Neural MMO: A Massively Multiagent Game Environment for Training and Evaluating Intelligent Agents
Joseph Suarez, Yilun Du, Phillip Isola, Igor Mordatch
TL;DR
Neural MMO introduces a persistent, MMORPG-inspired environment to study training and evaluation of intelligent agents in large, open-ended multiagent settings. Agents operate on tile-based maps with foraging and combat mechanics, learning via policy gradients with a value baseline in a scalable architecture. Key findings show that larger populations amplify exploration while multiple unshared policies drive niche formation, and that agent dependencies emerge as policies adapt to others.

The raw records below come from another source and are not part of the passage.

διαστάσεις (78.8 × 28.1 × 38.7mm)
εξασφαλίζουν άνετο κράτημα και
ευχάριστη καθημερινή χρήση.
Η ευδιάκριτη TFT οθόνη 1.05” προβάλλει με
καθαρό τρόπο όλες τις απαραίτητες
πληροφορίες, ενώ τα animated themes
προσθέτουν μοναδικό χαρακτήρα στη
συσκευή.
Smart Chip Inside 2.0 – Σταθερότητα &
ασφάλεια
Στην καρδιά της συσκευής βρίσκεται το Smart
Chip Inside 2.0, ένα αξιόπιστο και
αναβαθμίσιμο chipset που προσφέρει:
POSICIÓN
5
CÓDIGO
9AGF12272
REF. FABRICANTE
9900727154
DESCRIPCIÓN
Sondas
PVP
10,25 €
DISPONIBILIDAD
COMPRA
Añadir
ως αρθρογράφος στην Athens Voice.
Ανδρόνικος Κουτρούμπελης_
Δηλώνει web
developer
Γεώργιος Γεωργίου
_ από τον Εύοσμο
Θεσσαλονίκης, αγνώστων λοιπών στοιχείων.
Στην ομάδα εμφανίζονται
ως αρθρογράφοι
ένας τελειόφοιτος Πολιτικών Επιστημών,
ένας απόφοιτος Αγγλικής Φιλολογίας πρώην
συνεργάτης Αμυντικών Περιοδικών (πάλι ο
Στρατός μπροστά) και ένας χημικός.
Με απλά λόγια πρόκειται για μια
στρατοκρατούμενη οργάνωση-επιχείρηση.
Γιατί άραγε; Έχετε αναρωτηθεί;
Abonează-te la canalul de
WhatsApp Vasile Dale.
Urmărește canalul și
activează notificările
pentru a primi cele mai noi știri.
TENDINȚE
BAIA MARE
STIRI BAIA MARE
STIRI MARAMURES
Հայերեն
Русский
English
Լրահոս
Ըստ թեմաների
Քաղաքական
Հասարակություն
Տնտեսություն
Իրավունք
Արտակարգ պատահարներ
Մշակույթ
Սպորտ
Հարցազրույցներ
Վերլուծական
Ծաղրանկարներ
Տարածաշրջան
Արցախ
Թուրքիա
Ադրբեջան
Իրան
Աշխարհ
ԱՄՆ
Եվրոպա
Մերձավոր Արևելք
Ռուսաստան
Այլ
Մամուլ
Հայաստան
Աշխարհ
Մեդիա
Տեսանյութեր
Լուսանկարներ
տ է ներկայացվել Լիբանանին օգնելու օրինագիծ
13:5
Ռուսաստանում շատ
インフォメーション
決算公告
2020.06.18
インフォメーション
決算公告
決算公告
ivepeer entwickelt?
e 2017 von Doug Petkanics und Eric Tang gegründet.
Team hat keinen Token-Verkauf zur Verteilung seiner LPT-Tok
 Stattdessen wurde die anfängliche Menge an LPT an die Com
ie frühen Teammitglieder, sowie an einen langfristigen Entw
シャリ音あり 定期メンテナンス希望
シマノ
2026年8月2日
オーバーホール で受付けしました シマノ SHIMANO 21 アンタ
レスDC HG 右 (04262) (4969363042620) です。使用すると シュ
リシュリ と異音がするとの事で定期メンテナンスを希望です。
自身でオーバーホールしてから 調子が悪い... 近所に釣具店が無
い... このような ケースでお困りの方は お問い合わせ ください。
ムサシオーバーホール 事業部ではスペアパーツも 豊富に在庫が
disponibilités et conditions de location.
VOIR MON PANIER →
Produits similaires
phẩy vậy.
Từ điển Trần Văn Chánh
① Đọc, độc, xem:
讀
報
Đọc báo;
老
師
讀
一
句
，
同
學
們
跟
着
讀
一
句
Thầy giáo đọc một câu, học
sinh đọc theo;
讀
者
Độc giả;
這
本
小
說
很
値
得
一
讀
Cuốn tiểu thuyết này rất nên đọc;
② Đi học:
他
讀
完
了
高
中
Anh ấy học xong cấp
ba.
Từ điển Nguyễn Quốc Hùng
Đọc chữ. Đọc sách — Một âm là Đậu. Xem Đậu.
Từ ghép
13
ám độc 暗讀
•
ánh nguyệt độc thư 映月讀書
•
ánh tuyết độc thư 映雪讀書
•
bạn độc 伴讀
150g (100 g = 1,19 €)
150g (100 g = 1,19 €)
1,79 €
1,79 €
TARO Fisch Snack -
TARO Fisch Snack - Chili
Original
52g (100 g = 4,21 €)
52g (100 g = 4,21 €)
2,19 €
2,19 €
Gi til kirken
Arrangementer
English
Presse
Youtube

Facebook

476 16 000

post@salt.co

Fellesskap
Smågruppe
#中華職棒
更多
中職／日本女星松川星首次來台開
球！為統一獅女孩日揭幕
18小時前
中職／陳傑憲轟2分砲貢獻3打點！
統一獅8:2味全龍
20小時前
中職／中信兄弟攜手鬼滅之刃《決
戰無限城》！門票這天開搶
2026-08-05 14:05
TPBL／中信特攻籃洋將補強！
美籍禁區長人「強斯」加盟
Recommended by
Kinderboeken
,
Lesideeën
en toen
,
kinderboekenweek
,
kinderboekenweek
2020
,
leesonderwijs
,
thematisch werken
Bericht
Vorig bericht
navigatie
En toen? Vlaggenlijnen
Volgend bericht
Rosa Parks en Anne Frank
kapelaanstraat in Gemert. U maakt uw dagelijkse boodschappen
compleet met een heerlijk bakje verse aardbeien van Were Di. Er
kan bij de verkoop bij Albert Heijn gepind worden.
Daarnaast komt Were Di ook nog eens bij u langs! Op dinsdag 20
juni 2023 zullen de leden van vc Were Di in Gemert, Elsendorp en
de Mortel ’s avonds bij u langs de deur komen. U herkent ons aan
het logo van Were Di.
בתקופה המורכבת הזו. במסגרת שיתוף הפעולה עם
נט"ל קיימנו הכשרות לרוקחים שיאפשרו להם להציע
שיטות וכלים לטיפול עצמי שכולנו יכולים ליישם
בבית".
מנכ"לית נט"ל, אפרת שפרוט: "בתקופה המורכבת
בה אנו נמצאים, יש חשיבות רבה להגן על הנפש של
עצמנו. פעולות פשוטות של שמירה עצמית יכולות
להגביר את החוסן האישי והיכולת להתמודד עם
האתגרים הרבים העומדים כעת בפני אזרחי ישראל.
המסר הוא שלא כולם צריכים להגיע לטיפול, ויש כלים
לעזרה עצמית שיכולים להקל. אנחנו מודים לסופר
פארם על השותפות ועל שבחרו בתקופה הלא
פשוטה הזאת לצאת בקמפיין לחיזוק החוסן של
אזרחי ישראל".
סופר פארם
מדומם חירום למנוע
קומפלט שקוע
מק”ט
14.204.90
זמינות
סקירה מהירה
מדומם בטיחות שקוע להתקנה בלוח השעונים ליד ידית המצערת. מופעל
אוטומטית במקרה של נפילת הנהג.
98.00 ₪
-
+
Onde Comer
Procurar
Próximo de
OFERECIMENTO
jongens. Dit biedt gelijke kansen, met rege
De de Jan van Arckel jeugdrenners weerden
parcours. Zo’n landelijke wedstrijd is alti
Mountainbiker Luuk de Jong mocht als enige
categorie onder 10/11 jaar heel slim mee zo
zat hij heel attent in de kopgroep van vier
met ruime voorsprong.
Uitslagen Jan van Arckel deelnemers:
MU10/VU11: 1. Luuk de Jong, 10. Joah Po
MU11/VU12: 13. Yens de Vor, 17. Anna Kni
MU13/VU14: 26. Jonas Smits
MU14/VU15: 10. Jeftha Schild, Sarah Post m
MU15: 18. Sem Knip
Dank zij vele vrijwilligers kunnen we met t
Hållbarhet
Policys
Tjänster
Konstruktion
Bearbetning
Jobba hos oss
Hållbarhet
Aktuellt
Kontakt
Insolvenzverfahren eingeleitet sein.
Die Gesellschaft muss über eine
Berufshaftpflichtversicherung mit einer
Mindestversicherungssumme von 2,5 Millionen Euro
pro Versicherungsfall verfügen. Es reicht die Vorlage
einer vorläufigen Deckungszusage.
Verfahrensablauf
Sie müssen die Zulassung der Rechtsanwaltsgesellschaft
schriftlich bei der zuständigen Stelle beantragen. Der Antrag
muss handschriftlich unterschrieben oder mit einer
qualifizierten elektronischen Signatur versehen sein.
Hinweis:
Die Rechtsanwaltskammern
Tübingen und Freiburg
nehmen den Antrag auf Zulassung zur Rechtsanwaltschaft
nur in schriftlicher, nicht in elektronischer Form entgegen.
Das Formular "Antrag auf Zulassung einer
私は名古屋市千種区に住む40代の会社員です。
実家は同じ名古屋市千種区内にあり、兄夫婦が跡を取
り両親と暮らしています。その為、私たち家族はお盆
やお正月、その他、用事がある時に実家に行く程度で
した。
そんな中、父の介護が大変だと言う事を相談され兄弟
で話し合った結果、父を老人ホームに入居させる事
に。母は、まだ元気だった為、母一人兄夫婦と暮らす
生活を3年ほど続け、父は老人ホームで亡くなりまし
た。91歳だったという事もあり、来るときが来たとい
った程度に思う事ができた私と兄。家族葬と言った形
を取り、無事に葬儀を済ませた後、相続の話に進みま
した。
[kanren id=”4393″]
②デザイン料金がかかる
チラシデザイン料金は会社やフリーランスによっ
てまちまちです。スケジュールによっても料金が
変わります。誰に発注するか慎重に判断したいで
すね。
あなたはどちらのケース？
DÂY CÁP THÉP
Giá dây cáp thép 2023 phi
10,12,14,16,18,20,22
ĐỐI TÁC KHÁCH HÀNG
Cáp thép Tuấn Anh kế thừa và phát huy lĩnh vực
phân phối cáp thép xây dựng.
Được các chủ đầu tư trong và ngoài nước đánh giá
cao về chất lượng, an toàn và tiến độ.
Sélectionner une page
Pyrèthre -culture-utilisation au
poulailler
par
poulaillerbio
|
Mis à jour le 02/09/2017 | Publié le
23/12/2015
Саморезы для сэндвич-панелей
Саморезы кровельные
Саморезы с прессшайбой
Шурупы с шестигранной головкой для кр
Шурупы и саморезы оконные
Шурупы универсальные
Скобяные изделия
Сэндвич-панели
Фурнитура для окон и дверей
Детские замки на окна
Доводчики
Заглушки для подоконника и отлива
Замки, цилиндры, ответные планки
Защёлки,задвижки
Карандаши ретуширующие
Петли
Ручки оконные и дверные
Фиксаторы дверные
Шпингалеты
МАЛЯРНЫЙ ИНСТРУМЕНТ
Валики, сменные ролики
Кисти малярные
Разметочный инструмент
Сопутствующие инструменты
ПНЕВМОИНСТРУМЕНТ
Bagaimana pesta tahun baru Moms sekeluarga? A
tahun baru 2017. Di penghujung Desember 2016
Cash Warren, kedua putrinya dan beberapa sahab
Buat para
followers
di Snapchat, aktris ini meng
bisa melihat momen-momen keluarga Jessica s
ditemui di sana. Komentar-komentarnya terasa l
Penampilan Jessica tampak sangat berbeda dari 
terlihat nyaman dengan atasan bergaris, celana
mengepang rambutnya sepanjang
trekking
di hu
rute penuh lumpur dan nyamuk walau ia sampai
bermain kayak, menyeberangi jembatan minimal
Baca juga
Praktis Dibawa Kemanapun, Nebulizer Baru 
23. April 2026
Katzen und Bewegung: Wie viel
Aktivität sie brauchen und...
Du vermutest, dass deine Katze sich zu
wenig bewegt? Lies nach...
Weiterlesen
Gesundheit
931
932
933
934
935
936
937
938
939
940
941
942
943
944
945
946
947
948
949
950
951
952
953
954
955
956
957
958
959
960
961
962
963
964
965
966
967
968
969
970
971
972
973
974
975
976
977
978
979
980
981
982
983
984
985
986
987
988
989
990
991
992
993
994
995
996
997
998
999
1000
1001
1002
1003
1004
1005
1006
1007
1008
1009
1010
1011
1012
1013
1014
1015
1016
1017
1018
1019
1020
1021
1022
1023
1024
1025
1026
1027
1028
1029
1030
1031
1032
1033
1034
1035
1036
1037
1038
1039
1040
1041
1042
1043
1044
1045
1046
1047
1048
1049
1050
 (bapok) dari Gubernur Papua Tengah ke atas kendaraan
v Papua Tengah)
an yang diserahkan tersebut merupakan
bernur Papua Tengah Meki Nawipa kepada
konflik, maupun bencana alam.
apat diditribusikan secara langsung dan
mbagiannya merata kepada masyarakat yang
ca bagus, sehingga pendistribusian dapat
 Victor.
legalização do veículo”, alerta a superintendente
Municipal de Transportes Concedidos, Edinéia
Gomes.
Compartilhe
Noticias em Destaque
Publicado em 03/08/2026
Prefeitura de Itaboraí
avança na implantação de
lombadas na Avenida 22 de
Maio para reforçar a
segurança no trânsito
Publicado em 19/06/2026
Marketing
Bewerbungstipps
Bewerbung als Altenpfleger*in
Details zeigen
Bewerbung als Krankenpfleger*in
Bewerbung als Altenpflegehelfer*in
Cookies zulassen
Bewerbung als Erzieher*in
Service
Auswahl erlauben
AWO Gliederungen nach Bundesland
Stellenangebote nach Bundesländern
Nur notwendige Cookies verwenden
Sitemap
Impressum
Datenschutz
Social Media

The platform is designed for open-source release to enable broad exploration of niche formation, coevolution, and curriculum-like effects in multiagent learning at scale.
Abstract
The emergence of complex life on Earth is often attributed to the arms race that ensued from a huge number of organisms all competing for finite resources. We present an artificial intelligence research environment, inspired by the human game genre of MMORPGs (Massively Multiplayer Online Role-Playing Games, a.k.a. MMOs), that aims to simulate this setting in microcosm. As with MMORPGs and the real world alike, our environment is persistent and supports a large and variable number of agents. Our environment is well suited to the study of large-scale multiagent interaction: it requires that agents learn robust combat and navigation policies in the presence of large populations attempting to do the same. Baseline experiments reveal that population size magnifies and incentivizes the development of skillful behaviors and results in agents that outcompete agents trained in smaller populations. We further show that the policies of agents with unshared weights naturally diverge to fill different niches in order to avoid competition.